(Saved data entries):
-- Opening Marker --

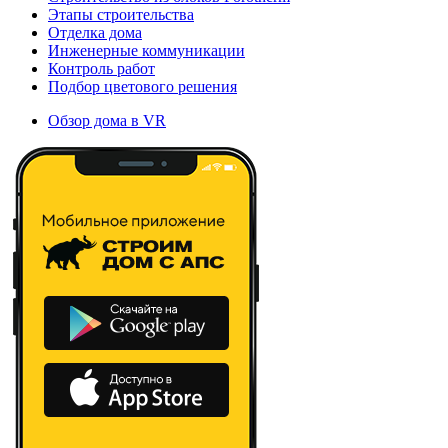
Этапы строительства
Отделка дома
Инженерные коммуникации
Контроль работ
Подбор цветового решения
Обзор дома в VR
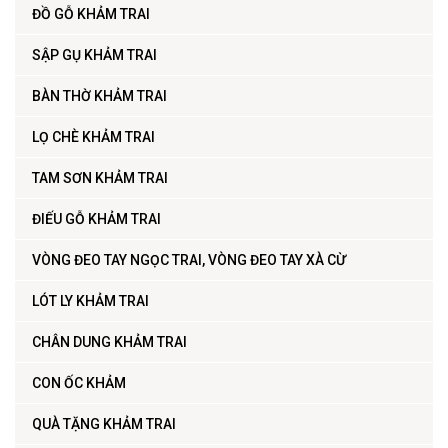
ĐỒ GỖ KHẢM TRAI
SẬP GỤ KHẢM TRAI
BÀN THỜ KHẢM TRAI
LỌ CHÈ KHẢM TRAI
TAM SƠN KHẢM TRAI
ĐIẾU GỖ KHẢM TRAI
VÒNG ĐEO TAY NGỌC TRAI, VÒNG ĐEO TAY XÀ CỪ
LÓT LY KHẢM TRAI
CHÂN DUNG KHẢM TRAI
CON ỐC KHẢM
QUÀ TẶNG KHẢM TRAI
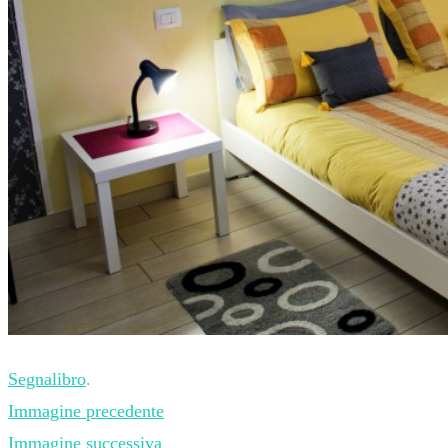
Segnalibro
.
Immagine precedente
Immagine successiva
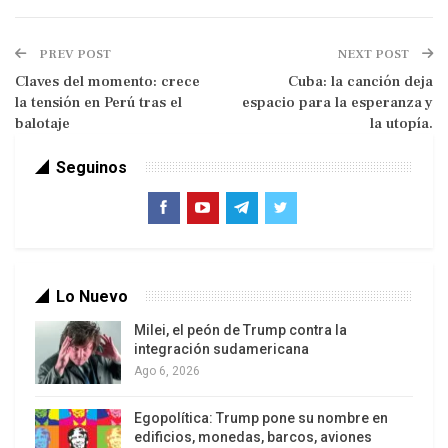
décadas y que creyó instituirse como «fin
de la historia».
PREV POST
NEXT POST
Claves del momento: crece
Cuba: la canción deja
La erosión del orden neoliberal, la
la tensión en Perú tras el
espacio para la esperanza y
emergencia de la multipolaridad y el
balotaje
la utopía.
ascenso de las ultraderechas, en el
Occidente colonizador, aparecen
Seguinos
desafiados por los BRICS y el Sur Global,
que exhiben formas novedosas y
multipolares de legitimidad civilizatoria. El
orden neoliberal, que prometió progreso,
Lo Nuevo
estabilidad y libertad, solo sembró
desigualdad, violencia y desposesión. Hoy,
Milei, el peón de Trump contra la
integración sudamericana
mientras ese Occidente apuesta a las
Ago 6, 2026
lógicas neoimperiales para superar su
deterioro, China y Rusia y los BRICS
Egopolítica: Trump pone su nombre en
resisten al atropello, liderando la lucha por
edificios, monedas, barcos, aviones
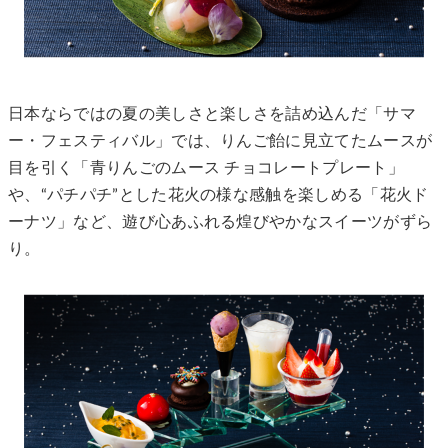
日本ならではの夏の美しさと楽しさを詰め込んだ「サマ
ー・フェスティバル」では、りんご飴に見立てたムースが
目を引く「青りんごのムース チョコレートプレート」
や、“パチパチ”とした花火の様な感触を楽しめる「花火ド
ーナツ」など、遊び心あふれる煌びやかなスイーツがずら
り。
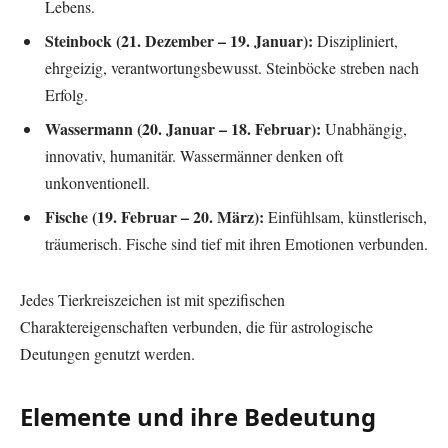
Lebens.
Steinbock (21. Dezember – 19. Januar):
Diszipliniert,
ehrgeizig, verantwortungsbewusst. Steinböcke streben nach
Erfolg.
Wassermann (20. Januar – 18. Februar):
Unabhängig,
innovativ, humanitär. Wassermänner denken oft
unkonventionell.
Fische (19. Februar – 20. März):
Einfühlsam, künstlerisch,
träumerisch. Fische sind tief mit ihren Emotionen verbunden.
Jedes Tierkreiszeichen ist mit spezifischen
Charaktereigenschaften verbunden, die für astrologische
Deutungen genutzt werden.
Elemente und ihre Bedeutung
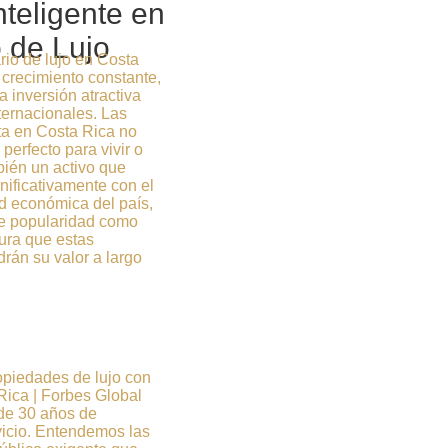
nteligente en
 de Lujo
rio de lujo en Costa
crecimiento constante,
 inversión atractiva
ternacionales. Las
ta en Costa Rica no
 perfecto para vivir o
bién un activo que
nificativamente con el
ad económica del país,
te popularidad como
gura que estas
rán su valor a largo
opiedades de lujo con
Rica | Forbes Global
 de 30 años de
vicio. Entendemos las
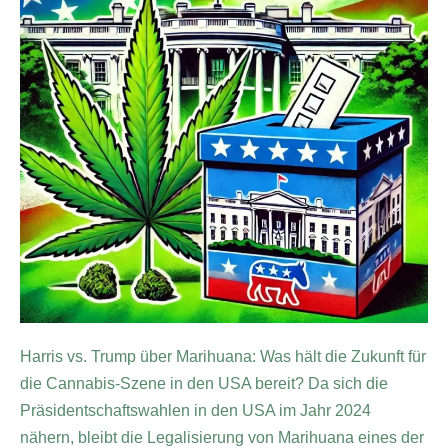
Harris vs. Trump über Marihuana: Was hält die Zukunft für
die Cannabis-Szene in den USA bereit? Da sich die
Präsidentschaftswahlen in den USA im Jahr 2024
nähern, bleibt die Legalisierung von Marihuana eines der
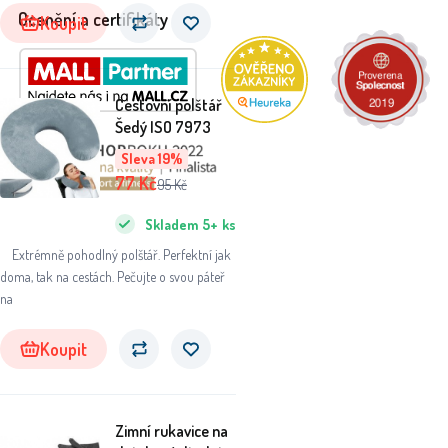
Ocenění a certifikáty
Koupit
Cestovní polštář
Šedý ISO 7973
Sleva 19%
77
Kč
95
Kč
Skladem
5+
ks
Extrémně pohodlný polštář. Perfektní jak
doma, tak na cestách. Pečujte o svou páteř
na
Koupit
Zimní rukavice na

-- Closing Marker --

(Task instructions): The preceding entries should be duplicated word for word; no picture belongs in the copy.

(Result for this task):
Этапы строительства
Отделка дома
Инженерные коммуникации
Контроль работ
Подбор цветового решения
Обзор дома в VR
ĐỒ GỖ KHẢM TRAI
SẬP GỤ KHẢM TRAI
BÀN THỜ KHẢM TRAI
LỌ CHÈ KHẢM TRAI
TAM SƠN KHẢM TRAI
ĐIẾU GỖ KHẢM TRAI
VÒNG ĐEO TAY NGỌC TRAI, VÒNG ĐEO TAY XÀ CỪ
LÓT LY KHẢM TRAI
CHÂN DUNG KHẢM TRAI
CON ỐC KHẢM
QUÀ TẶNG KHẢM TRAI
Segnalibro
.
Immagine precedente
Immagine successiva
décadas y que creyó instituirse como «fin
de la historia».
PREV POST
NEXT POST
Claves del momento: crece
Cuba: la canción deja
La erosión del orden neoliberal, la
la tensión en Perú tras el
espacio para la esperanza y
emergencia de la multipolaridad y el
balotaje
la utopía.
ascenso de las ultraderechas, en el
Occidente colonizador, aparecen
Seguinos
desafiados por los BRICS y el Sur Global,
que exhiben formas novedosas y
multipolares de legitimidad civilizatoria. El
orden neoliberal, que prometió progreso,
Lo Nuevo
estabilidad y libertad, solo sembró
desigualdad, violencia y desposesión. Hoy,
Milei, el peón de Trump contra la
integración sudamericana
mientras ese Occidente apuesta a las
Ago 6, 2026
lógicas neoimperiales para superar su
deterioro, China y Rusia y los BRICS
Egopolítica: Trump pone su nombre en
resisten al atropello, liderando la lucha por
edificios, monedas, barcos, aviones
日本ならではの夏の美しさと楽しさを詰め込んだ「サマ
ー・フェスティバル」では、りんご飴に見立てたムースが
目を引く「青りんごのムース チョコレートプレート」
や、“パチパチ”とした花火の様な感触を楽しめる「花火ド
ーナツ」など、遊び心あふれる煌びやかなスイーツがずら
り。
Lebens.
Steinbock (21. Dezember – 19. Januar):
Diszipliniert,
ehrgeizig, verantwortungsbewusst. Steinböcke streben nach
Erfolg.
Wassermann (20. Januar – 18. Februar):
Unabhängig,
innovativ, humanitär. Wassermänner denken oft
unkonventionell.
Fische (19. Februar – 20. März):
Einfühlsam, künstlerisch,
träumerisch. Fische sind tief mit ihren Emotionen verbunden.
Jedes Tierkreiszeichen ist mit spezifischen
Charaktereigenschaften verbunden, die für astrologische
Deutungen genutzt werden.
Elemente und ihre Bedeutung
nteligente en
 de Lujo
rio de lujo en Costa
crecimiento constante,
 inversión atractiva
ternacionales. Las
ta en Costa Rica no
 perfecto para vivir o
bién un activo que
nificativamente con el
ad económica del país,
te popularidad como
gura que estas
rán su valor a largo
opiedades de lujo con
Rica | Forbes Global
 de 30 años de
vicio. Entendemos las
Harris vs. Trump über Marihuana: Was hält die Zukunft für
die Cannabis-Szene in den USA bereit? Da sich die
Präsidentschaftswahlen in den USA im Jahr 2024
nähern, bleibt die Legalisierung von Marihuana eines der
Ocenění a certifikáty
Koupit
Cestovní polštář
Šedý ISO 7973
Sleva 19%
77
Kč
95
Kč
Skladem
5+
ks
Extrémně pohodlný polštář. Perfektní jak
doma, tak na cestách. Pečujte o svou páteř
na
Koupit
Zimní rukavice na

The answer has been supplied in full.